Terrible slowdown of AddElement used in Threads - Solution: slab allocator

Just starting out? Need help? Post your questions and find answers here.
User avatar
STARGÅTE
Addict
Addict
Posts: 2067
Joined: Thu Jan 10, 2008 1:30 pm
Location: Germany, Glienicke
Contact:

Terrible slowdown of AddElement used in Threads - Solution: slab allocator

Post by STARGÅTE »

Recently, I observed a strange terrible slowdown of the AddElement() function when it is used in parallel running threads, even if the list is initiallized as Threaded.

In the main code, adding one million elements needs a certain time.
When I now run the same code in a thread, it should need the same time or similar time.
And when I run the same code in multiple independent threads, they should all need again the same time.

But now see what happens (code edited!):

Code: Select all

CompilerIf Not #PB_Compiler_Thread
	CompilerError "Enable Thread-Safe"
CompilerEndIf

Threaded NewList Integer.i()

Procedure Test(Void.i=0)
	Protected I.i
	For I = 1 To 1000000
		AddElement(Integer())
	Next
	ClearList(Integer())
EndProcedure


Define Time.i, Threads.i
Define NewList Thread.i()


OpenConsole()

Time = ElapsedMilliseconds()
Test()
Time = ElapsedMilliseconds() - Time
PrintN("Single Main Thread: "+Str(Time)+" ms")

For Threads = 1 To 4
	
	Time = ElapsedMilliseconds()
	For I = 1 To Threads
		AddElement(Thread()) : Thread() = CreateThread(@Test(), 0)
		PrintN("CreateThread")
	Next
	ForEach Thread()
		WaitThread(Thread())
	Next
	ClearList(Thread())
	Time = ElapsedMilliseconds() - Time
	PrintN(Str(Threads)+" Thread(s): "+Str(Time)+" ms")
	
Next


Input()
(code edited!)
Single Main Thread: 32 ms
CreateThread
1 Thread(s): 32 ms
CreateThread
CreateThread
2 Thread(s): 187 ms
CreateThread
CreateThread
CreateThread
3 Thread(s): 640 ms
CreateThread
CreateThread
CreateThread
CreateThread
4 Thread(s): 1014 ms
As soon as more than one thread is calling AddElement() the running time slows down. But why? There is no interaction between the Lists, because they are initialized with Threaded.
Can anybody confirm this behavior?
Can anybody explain this behavior?

A solution is the use of an own memory allocation module: slab allocator (see later in this thread)

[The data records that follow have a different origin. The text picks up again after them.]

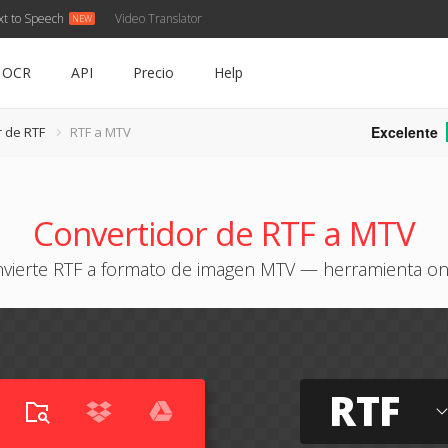
xt to Speech
Video Translator
OCR
API
Precio
Help
Excelente
r de RTF
RTF a MTV
Convertidor de RTF a MTV
vierte RTF a formato de imagen MTV — herramienta on
RTF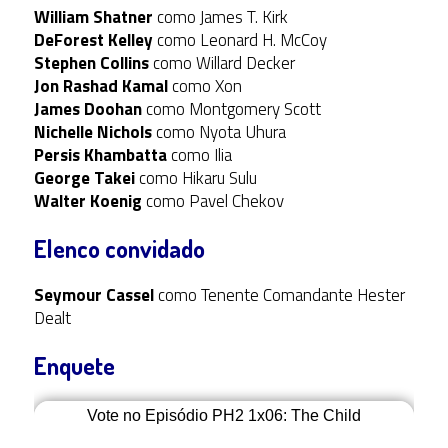
William Shatner
como James T. Kirk
DeForest Kelley
como Leonard H. McCoy
Stephen Collins
como Willard Decker
Jon Rashad Kamal
como Xon
James Doohan
como Montgomery Scott
Nichelle Nichols
como Nyota Uhura
Persis Khambatta
como Ilia
George Takei
como Hikaru Sulu
Walter Koenig
como Pavel Chekov
Elenco convidado
Seymour Cassel
como Tenente Comandante Hester
Dealt
Enquete
Vote no Episódio PH2 1x06: The Child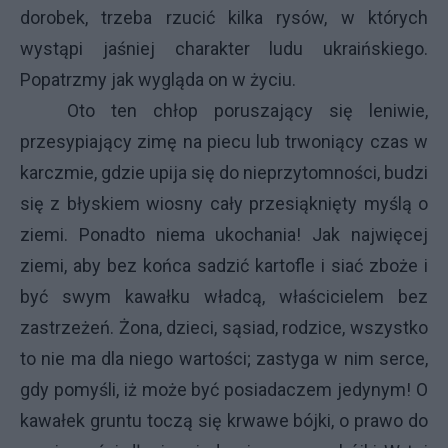
dorobek, trzeba rzucić kilka rysów, w których
wystąpi jaśniej charakter ludu ukraińskiego.
Popatrzmy jak wygląda on w życiu.
Oto ten chłop poruszający się leniwie,
przesypiający zimę na piecu lub trwoniący czas w
karczmie, gdzie upija się do nieprzytomności, budzi
się z błyskiem wiosny cały przesiąknięty myślą o
ziemi. Ponadto niema ukochania! Jak najwięcej
ziemi, aby bez końca sadzić kartofle i siać zboże i
być swym kawałku władcą, właścicielem bez
zastrzeżeń. Żona, dzieci, sąsiad, rodzice, wszystko
to nie ma dla niego wartości; zastyga w nim serce,
gdy pomyśli, iż może być posiadaczem jedynym! O
kawałek gruntu toczą się krwawe bójki, o prawo do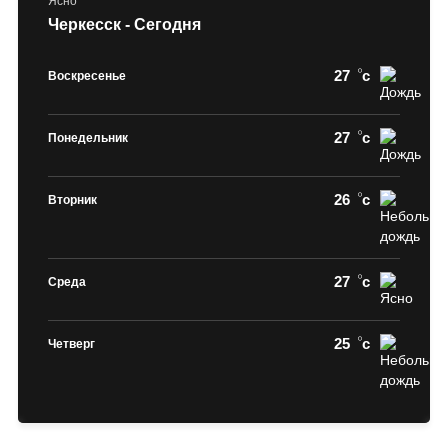
Ясно
Черкесск - Сегодня
27
c
Воскресенье
27
c
Понедельник
26
c
Вторник
27
c
Среда
25
c
Четверг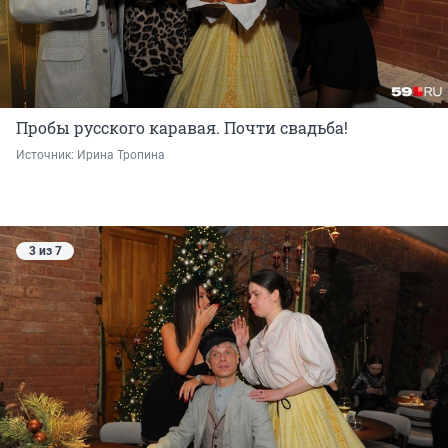
Пробы русского каравая. Почти свадьба!
Источник: 
Ирина Тропина
3 из 7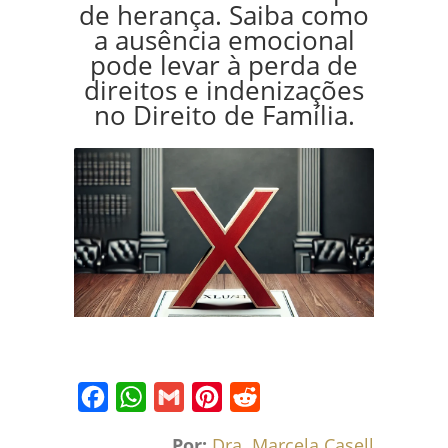
de herança. Saiba como
a ausência emocional
pode levar à perda de
direitos e indenizações
no Direito de Família.
Facebook
WhatsApp
Gmail
Pinterest
Reddit
Por:
Dra. Marcela Caselli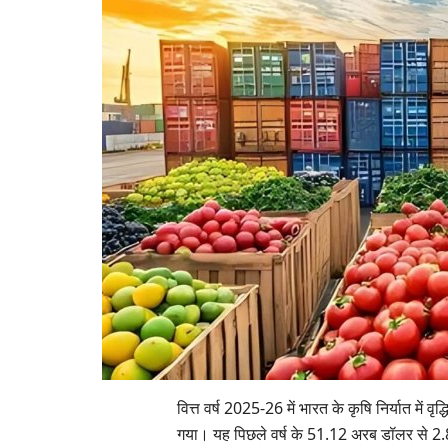
वित्त वर्ष 2025-26 में भारत के कृषि निर्यात मे
गया। यह पिछले वर्ष के 51.12 अरब डॉलर से 2.8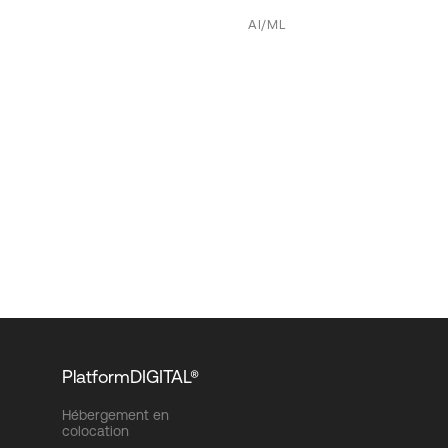
AI/ML
PlatformDIGITAL®
Hébergement en
colocation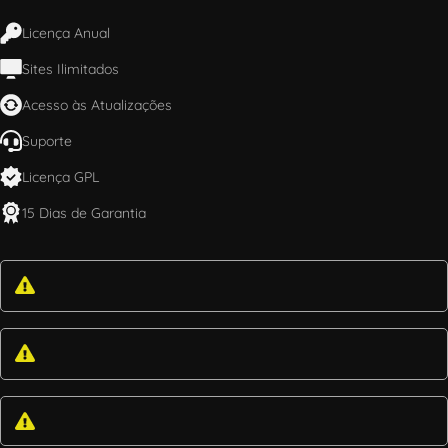
Licença Anual
Sites Ilimitados
Acesso às Atualizações
Suporte
Licença GPL
15 Dias de Garantia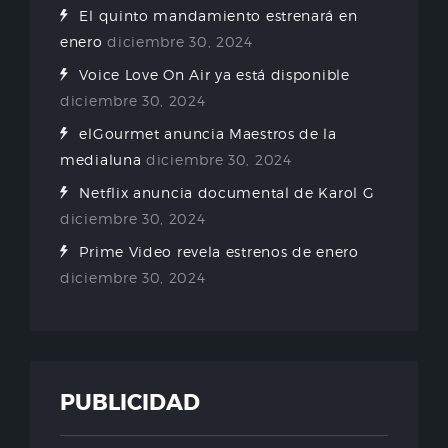
El quinto mandamiento estrenará en
enero
diciembre 30, 2024
Voice Love On Air ya está disponible
diciembre 30, 2024
elGourmet anuncia Maestros de la
medialuna
diciembre 30, 2024
Netflix anuncia documental de Karol G
diciembre 30, 2024
Prime Video revela estrenos de enero
diciembre 30, 2024
PUBLICIDAD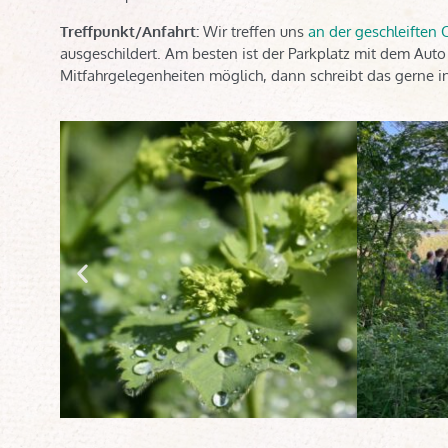
Treffpunkt/Anfahrt:
Wir treffen uns
an der geschleiften 
ausgeschildert. Am besten ist der Parkplatz mit dem Auto
Mitfahrgelegenheiten möglich, dann schreibt das gerne in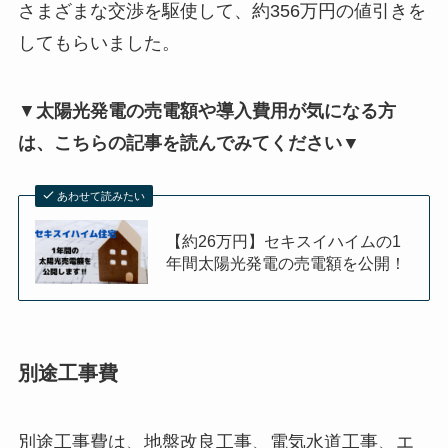
さまざまな交渉を駆使して、約356万円の値引きを
してもらいました。
▼
太陽光発電の売電額や導入費用が気になる方
は、こちらの記事を読んでみてください▼
あわせて読みたい
【約26万円】セキスイハイムの1
年間太陽光発電の売電額を公開！
別途工事費
別途工事費は、地盤改良工事、電気水道工事、エ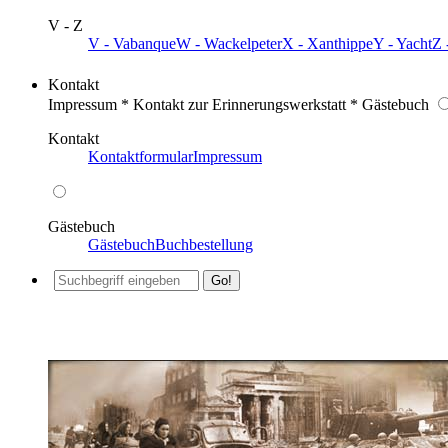
V - Z
V - Vabanque
W - Wackelpeter
X - Xanthippe
Y - Yacht
Z 
Kontakt
Impressum * Kontakt zur Erinnerungswerkstatt * Gästebuch
Kontakt
Kontaktformular
Impressum
Gästebuch
Gästebuch
Buchbestellung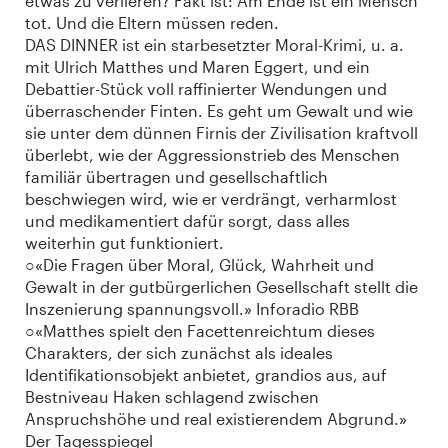
etwas zu verlieren? Fakt ist: Am Ende ist ein Mensch
tot. Und die Eltern müssen reden.
DAS DINNER ist ein starbesetzter Moral-Krimi, u. a.
mit Ulrich Matthes und Maren Eggert, und ein
Debattier-Stück voll raffinierter Wendungen und
überraschender Finten. Es geht um Gewalt und wie
sie unter dem dünnen Firnis der Zivilisation kraftvoll
überlebt, wie der Aggressionstrieb des Menschen
familiär übertragen und gesellschaftlich
beschwiegen wird, wie er verdrängt, verharmlost
und medikamentiert dafür sorgt, dass alles
weiterhin gut funktioniert.
○«Die Fragen über Moral, Glück, Wahrheit und
Gewalt in der gutbürgerlichen Gesellschaft stellt die
Inszenierung spannungsvoll.» Inforadio RBB
○«Matthes spielt den Facettenreichtum dieses
Charakters, der sich zunächst als ideales
Identifikationsobjekt anbietet, grandios aus, auf
Bestniveau Haken schlagend zwischen
Anspruchshöhe und real existierendem Abgrund.»
Der Tagesspiegel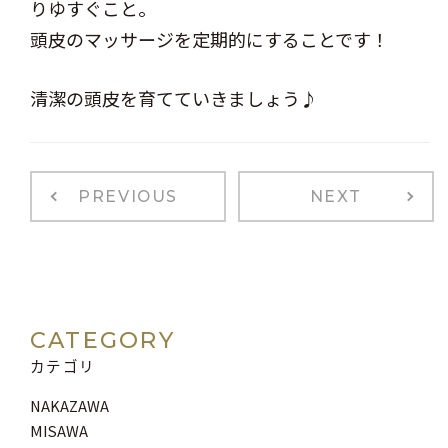
りゆすぐこと。
頭皮のマッサージを定期的にすることです！
清潔の頭皮を育てていきましょう♪
PREVIOUS
NEXT
CATEGORY
カテゴリ
NAKAZAWA
MISAWA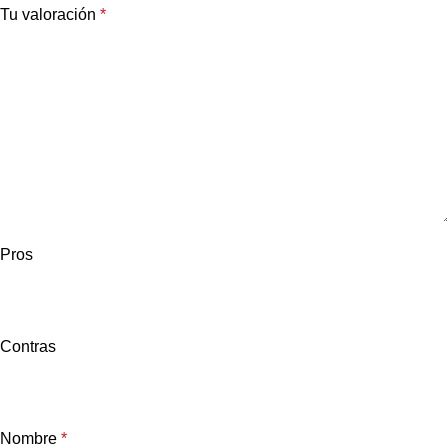
Tu valoración
*
Pros
Contras
Nombre
*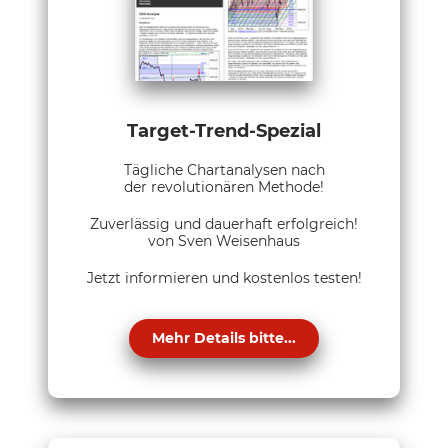
Target-Trend-Spezial
Tägliche Chartanalysen nach
der revolutionären Methode!
Zuverlässig und dauerhaft erfolgreich!
von Sven Weisenhaus
Jetzt informieren und kostenlos testen!
Mehr Details bitte...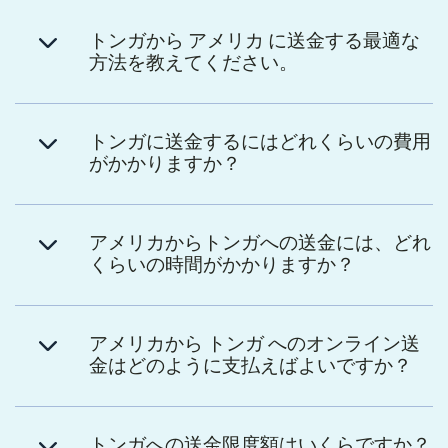
トンガから アメリカ に送金する最適な
方法を教えてください。
トンガに送金するにはどれくらいの費用
がかかりますか？
アメリカからトンガへの送金には、どれ
くらいの時間がかかりますか？
アメリカから トンガ へのオンライン送
金はどのように支払えばよいですか？
トンガへの送金限度額はいくらですか？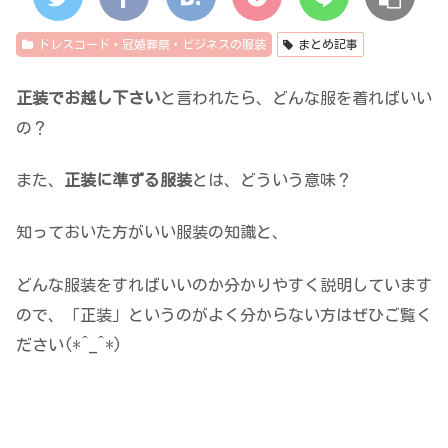
ドレスコード・冠婚葬祭・ビジネスの服装
まとめ記事
正装でお越し下さい
と言われたら、どんな服を着ればいい
の？
また、
正装に準ずる服装
とは、どういう意味？
知っておいた方がいい服装の知識と、
どんな服装をすればいいのか分かりやすく説明しています
ので、「正装」というのがよく分からない方はぜひご覧く
ださい(*^_^*)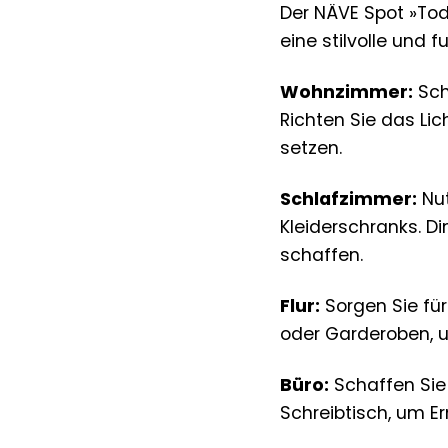
Der NÄVE Spot »Tod
eine stilvolle und 
Wohnzimmer:
Sch
Richten Sie das Li
setzen.
Schlafzimmer:
Nut
Kleiderschranks. D
schaffen.
Flur:
Sorgen Sie für
oder Garderoben, 
Büro:
Schaffen Sie 
Schreibtisch, um 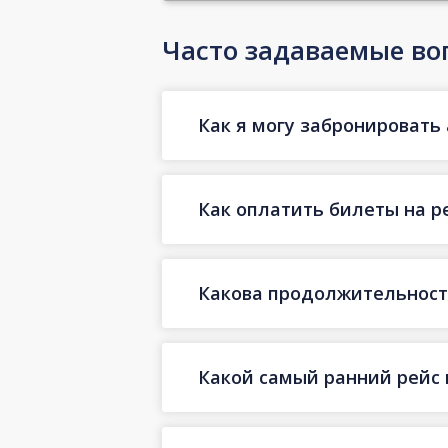
Часто задаваемые во
Как я могу забронировать 
Как оплатить билеты на р
Какова продолжительность
Какой самый ранний рейс 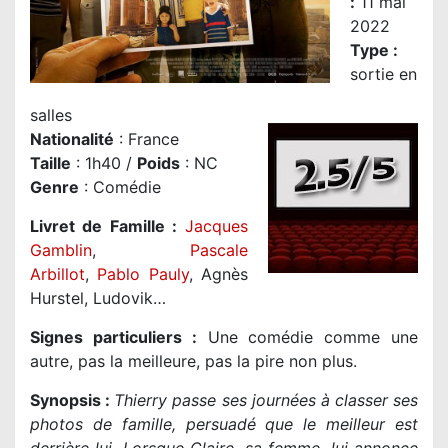
:
11 mai
2022
Type :
sortie en
salles
Nationalité
: France
Taille
: 1h40 /
Poids
: NC
Genre
: Comédie
Livret de Famille :
Jacques
Gamblin
,
Pascale
Arbillot
,
Pablo Pauly
, Agnès
Hurstel, Ludovik…
Signes particuliers :
Une comédie comme une
autre, pas la meilleure, pas la pire non plus.
Synopsis :
Thierry passe ses journées à classer ses
photos de famille, persuadé que le meilleur est
derrière lui. Lorsque Claire, sa femme, lui annonce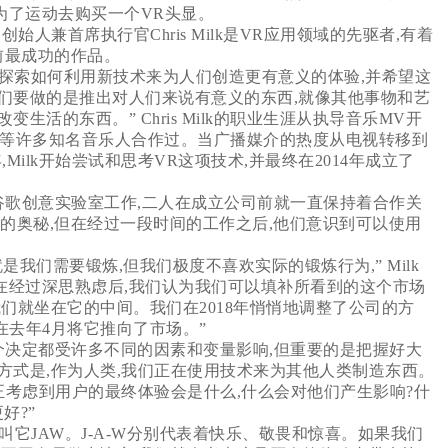
为了运动去购买一个VR头显。
公司的创始人兼首席执行官Chris Milk是VR应用领域的先驱者,有着
他目前最成功的作品。
他都在探索如何利用新技术来为人们创造更有意义的体验,并希望这
我们要做的是推出对人们来说有意义的东西,就像其他事物和艺
活的东西。” Chris Milk的职业生涯从执导音乐MV开
y Cash、U2等许多知名音乐人合作过。当广播媒介的热度从电视转移到
Milk开始尝试和思考VR这项技术,并最终在2014年成立了
in曾在谷歌创意实验室工作,二人在成立公司前就一直保持着合作关
乐的奥秘,但在经过一段时间的工作之后,他们意识到可以使用
是我们需要锻炼,但我们极度不喜欢实际的锻炼行为,” Milk
在经过深思熟虑后,我们认为我们可以填补所看到的这个市场
们就坐在它的中间。我们在2018年悄悄地调整了公司的方
》,并在去年4月将它推向了市场。”
做出的每个决定都受许多不同的因素和变量影响,但重要的是把握好大
的方式是,作为人类,我们正在使用技术来为其他人类制造东西。
正考虑到用户的最终体验会是什么,什么会对他们产生影响?什
好?”
它JAW。J-A-W分别代表着快乐、敬畏和惊喜。如果我们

I observed this issue during some parallelization of a code block, but instead of saving time, it takes more time :oops:
Last edited by STARGÅTE on Sun Aug 21, 2022 9:07 am, edited 6 times in total.
PB 6.01 ― Win 10, 21H2 ― Ryzen 9 3900X, 32 GB ― NVIDIA GeForce RTX 3080 ― Vivaldi 6.0 ― www.unionbytes.de
Lizard - Script language for symbolic calculations and moreTypeface - Sprite-based font include/module
Oso
Enthusiast
Enthusiast
Posts: 595
Joined: Wed Jul 20, 2022 10:09 am

Re: Terrible slowdown of AddElement in Threads

Post by Oso »

STARGÅTE wrote: Thu Aug 18, 2022 9:40 pm As soon as more than one thread is calling AddElement() the running time slows down. But why? There is no interaction between the Lists, because they are initialized with Threaded.
Can anybody confirm this behavior?
Can anybody explain this behavior?
I'm new to PB and I may well be misunderstanding the objective here, but I can see that your thread 2 is being executed twice, thread 3 is being executed three times, thread 4 is being executed four times. You have a loop within a loop and the number of threads launched, increases with each iteration. I'm not sure if that was what you intended.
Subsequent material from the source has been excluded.